Security guards are used to them flying over closed gates, though they hit strife at Muhammadiyah University planning a six-storey high rooftop-run and had to apologise. There’s also an element of bravado.
In reserved Indonesia Sweet Young Things don’t gape at the antics of their shirtless classmates. However many were stealing admiring peeps from under their headscarves (though seeming to be indifferent) as the muscle men ricocheted off the architraves.
While their staid mates hang out in shopping malls eyeing the possibilities, Agus and the Risk Takers hang off the high-rises, making anything possible.
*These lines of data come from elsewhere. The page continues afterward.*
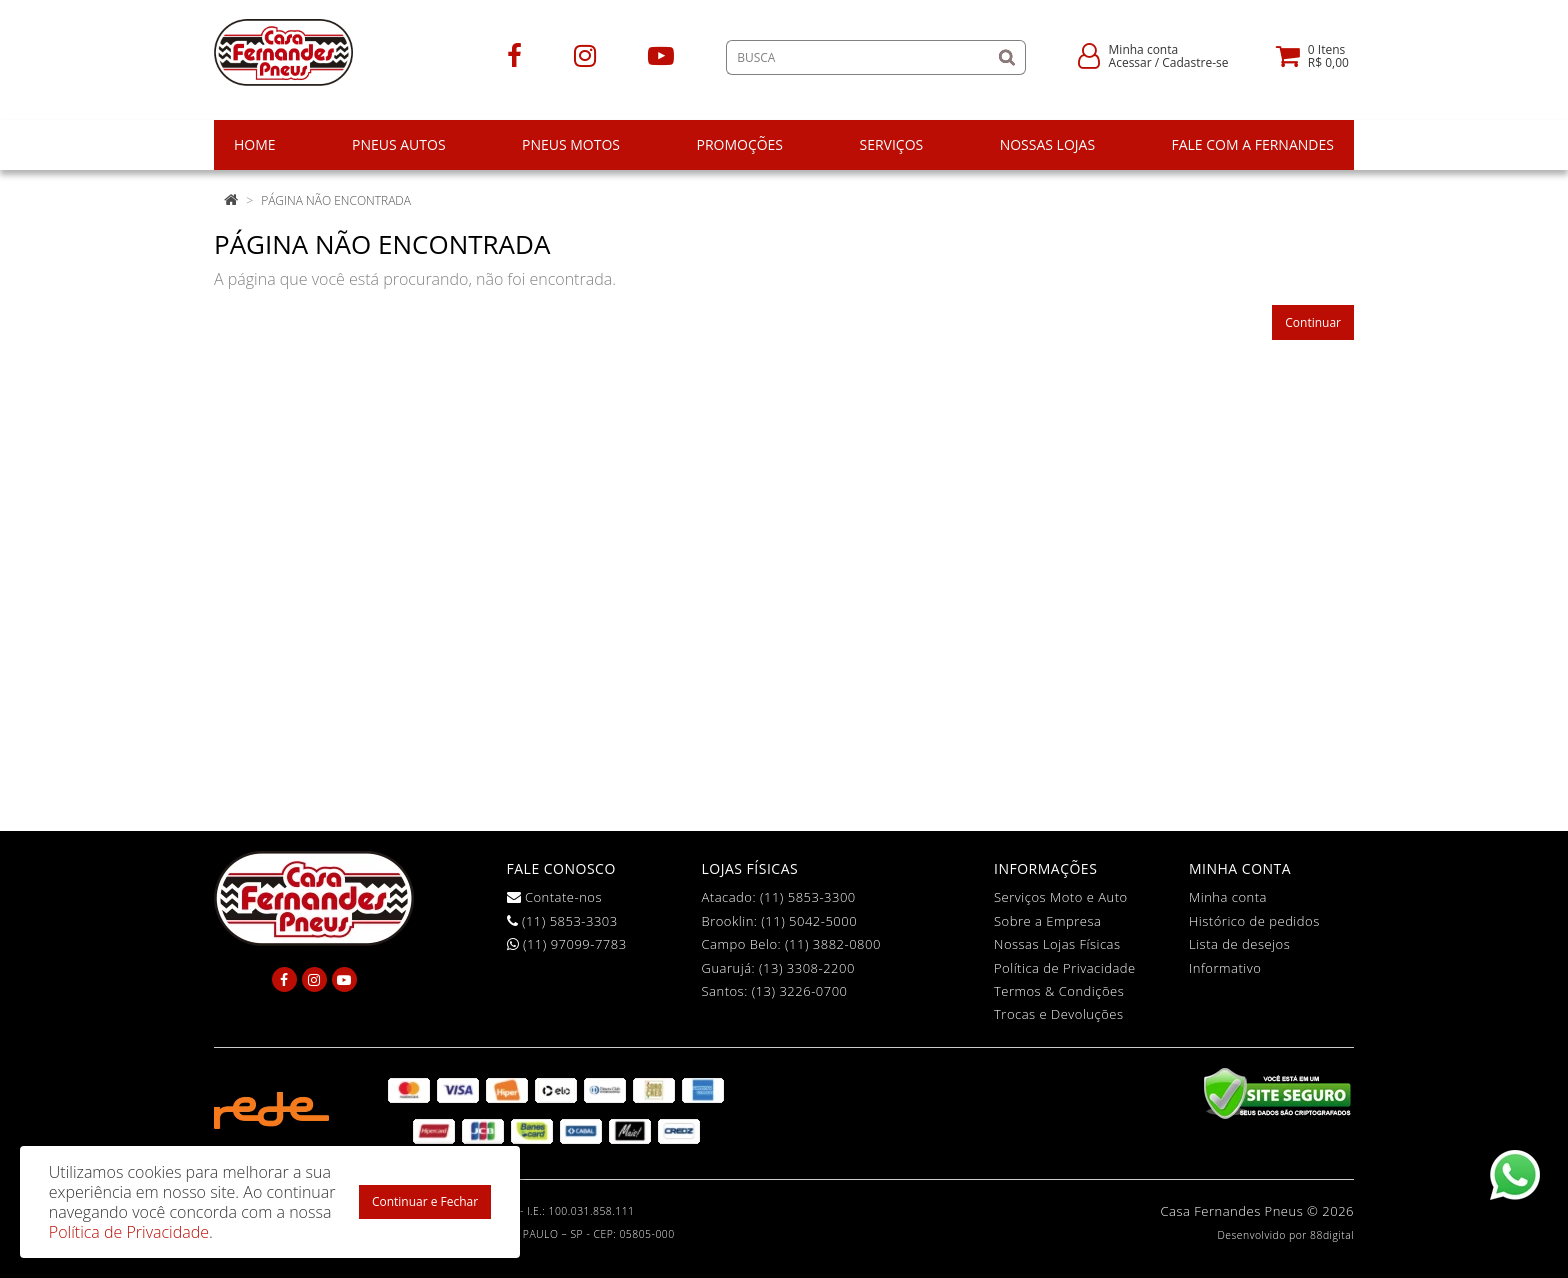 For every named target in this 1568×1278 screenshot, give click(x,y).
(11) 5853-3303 (562, 921)
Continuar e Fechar (425, 1201)
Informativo (1225, 968)
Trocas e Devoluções (1059, 1014)
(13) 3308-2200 (807, 968)
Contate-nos (555, 897)
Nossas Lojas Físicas (1057, 944)
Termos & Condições (1059, 991)
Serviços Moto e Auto (1061, 897)
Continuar (1313, 322)
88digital (1332, 1235)
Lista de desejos (1239, 944)
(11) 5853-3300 (808, 897)
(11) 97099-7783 (567, 944)
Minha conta (1228, 897)
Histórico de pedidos (1254, 921)
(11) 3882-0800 (833, 944)
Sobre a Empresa (1047, 921)
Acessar (1130, 62)
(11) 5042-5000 (809, 921)
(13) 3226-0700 (800, 991)
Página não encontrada (336, 200)
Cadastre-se (1195, 62)
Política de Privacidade (1065, 968) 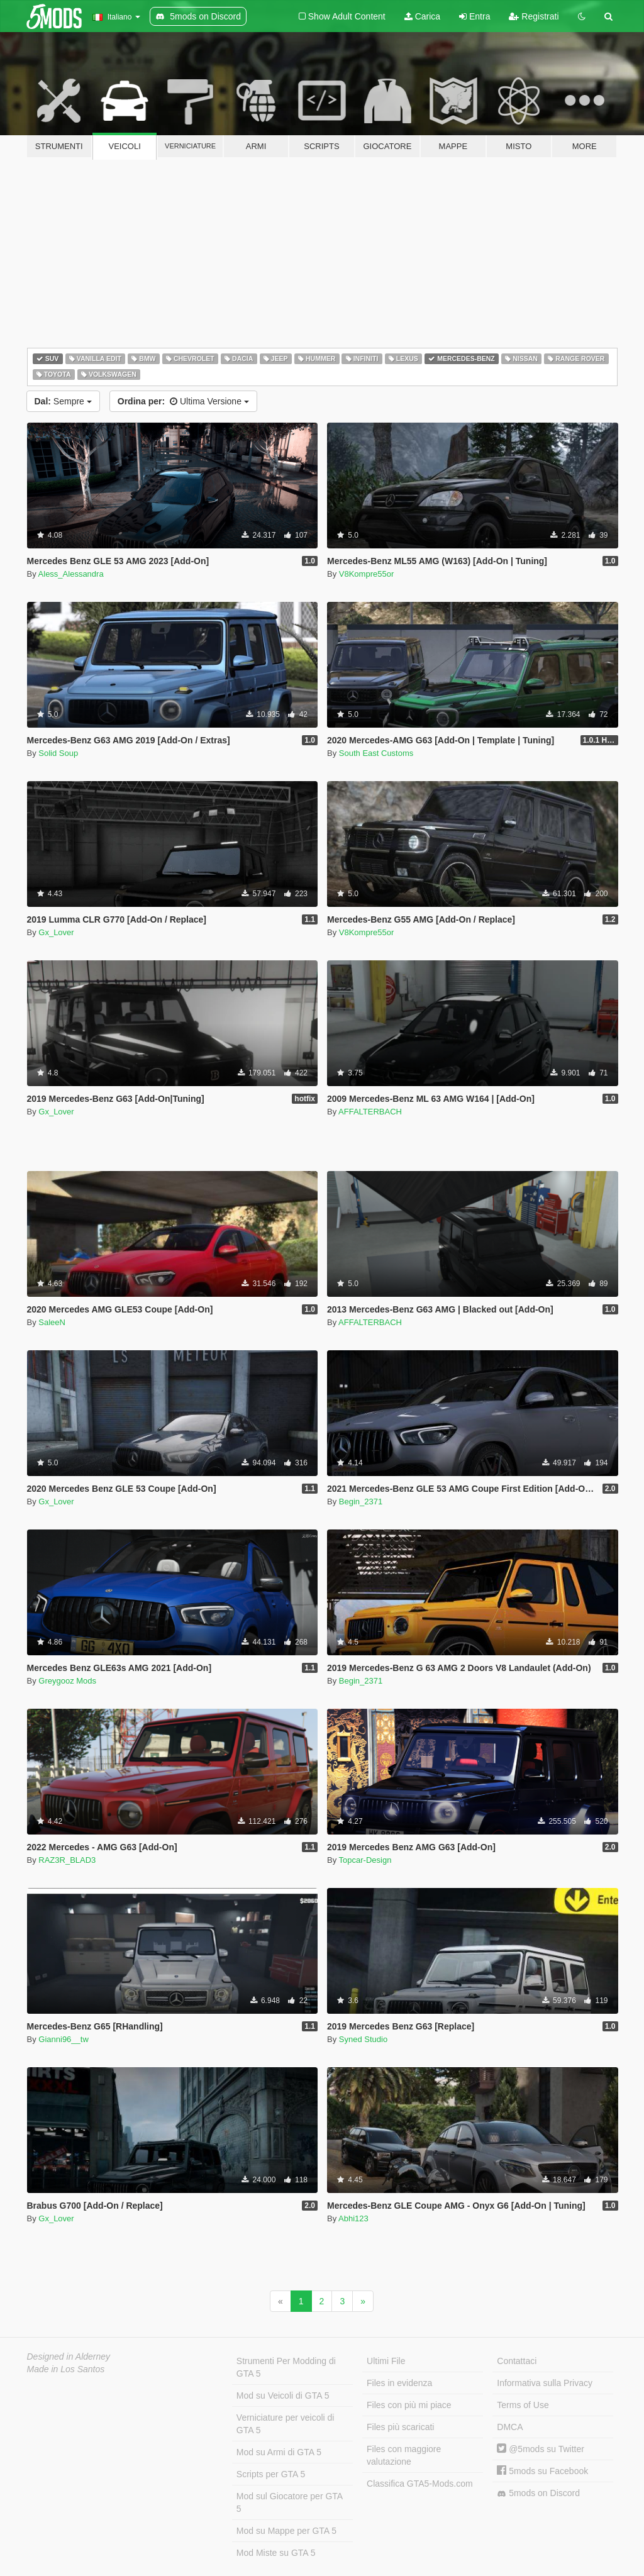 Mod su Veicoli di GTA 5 (283, 2395)
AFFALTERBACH (370, 1111)
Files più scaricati (400, 2427)
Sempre (63, 401)
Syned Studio (363, 2039)
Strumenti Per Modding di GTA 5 (286, 2367)
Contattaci (516, 2361)
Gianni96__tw (63, 2039)
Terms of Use (522, 2405)
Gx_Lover (56, 932)
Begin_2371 (360, 1501)
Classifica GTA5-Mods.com (420, 2484)
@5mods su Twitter (540, 2449)
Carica (422, 16)
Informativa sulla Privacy (544, 2383)
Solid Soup (58, 753)
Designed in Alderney (69, 2356)
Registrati (533, 16)
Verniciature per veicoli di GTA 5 (285, 2423)
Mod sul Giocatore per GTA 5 (289, 2502)
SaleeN (51, 1322)
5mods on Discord (538, 2493)
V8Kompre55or (366, 574)
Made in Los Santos (66, 2369)
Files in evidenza (399, 2383)
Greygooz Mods (67, 1680)
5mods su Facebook (542, 2471)
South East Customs (376, 753)
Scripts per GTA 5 (270, 2474)
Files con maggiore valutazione (404, 2455)
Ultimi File (386, 2361)
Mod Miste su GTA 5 (276, 2553)
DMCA (510, 2427)
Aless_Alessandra (71, 574)
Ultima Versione (183, 401)
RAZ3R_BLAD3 (67, 1860)
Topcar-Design (365, 1860)
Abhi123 (353, 2218)
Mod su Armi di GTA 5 (278, 2452)
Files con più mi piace (409, 2405)
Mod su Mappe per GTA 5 (286, 2531) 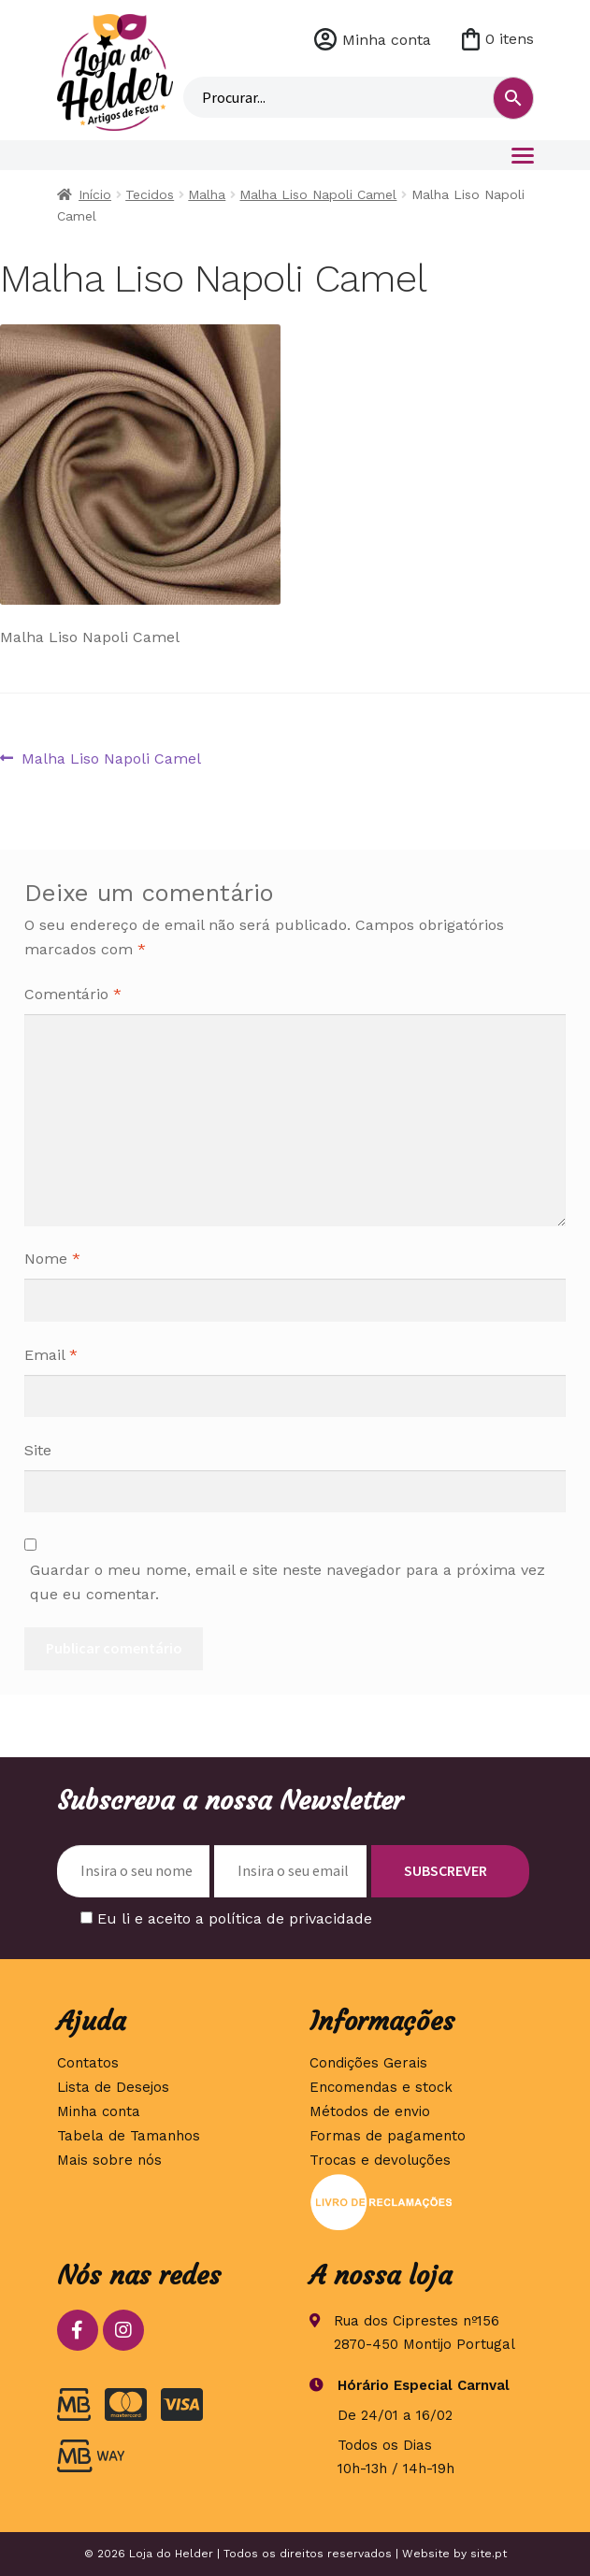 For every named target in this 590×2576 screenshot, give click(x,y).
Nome (52, 1258)
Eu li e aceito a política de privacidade (234, 1918)
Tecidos (149, 194)
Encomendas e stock (381, 2087)
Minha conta (386, 40)
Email (51, 1355)
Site (37, 1450)
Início (95, 194)
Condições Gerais (368, 2062)
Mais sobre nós (109, 2160)
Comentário (73, 994)
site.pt (488, 2553)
“We do it because it’s fun and we want to stay fit,” said Agus. “We’re alive. We are life! When we jump we fly! We feel brave. When we get injured we have to reflect. When we stop we know what it’s like to be old.”
So do some of his mates. Only the charismatic and elastic Agus doesn’t smoke and he can out-sprint them all with choreographed challenges and athletic displays.
Inspired by the French film Yamakasi and the Le Parkour movement in Europe (see sidebar) Agus started bouncing his body off any hard surface back in 2003. Other saw him tumbling from balconies and rabbit hopping desks so joined him in his daily exercises.
There are small Le Parkour gangs in Jakarta, Bandung and Surabaya, but Malang claims to have the biggest and most experienced team in Indonesia. They’ve made a video of their work and maybe one day they’ll compete against others.
Provided they survive. Indonesian university administrations seem tolerant - unlike their Western counterparts who’d slap on bans, fearing litigation from injuries. For concrete is unforgiving and asphalt scarifying.
Kerbs crumble, rails rust; wet ceramic is like ice. Sharp edges are everywhere, though often hidden. Malang University is Campus Hazard, Dangerville Central. Or so it appeared to this writer.
Or maybe I’ve just got too old.
JUMPING FOR JOY
Le Parkour (a corruption of the French word parcours for ‘course’) had its origins in army combat training where soldiers scramble through obstacles. It got a major boost with the French film hit Yamakasi (2001).
This was shown in Indonesia about three years ago. A further surge of interest came with the BBC TV documentary Jump London.
Banlieue 13, another film in the same genre has already been shown overseas but has yet to react the archipelago. This is reported to feature David Belle, the leading exponent of Le Parkour though he’s now in his 30s.
Participants are known as ‘traceurs’. Originally meaning ‘to trace’, it’s now used for ‘going fast.’
The purists say Le Parkour must have elegant movements and be more of a dance than a clumsy scramble over walls. Traceurs use words like ‘escape’ and ‘reach’ – clearly indicating frustration with the constraints of city life.
Movements have to be fluid, not jerky and each jump has a special term – in French, of course. You don’t do a cat jump, but a saut de chat.
Le Parkour is universal and relies on the Internet to gain fame. All that’s required is the desire to express your joie de vivre.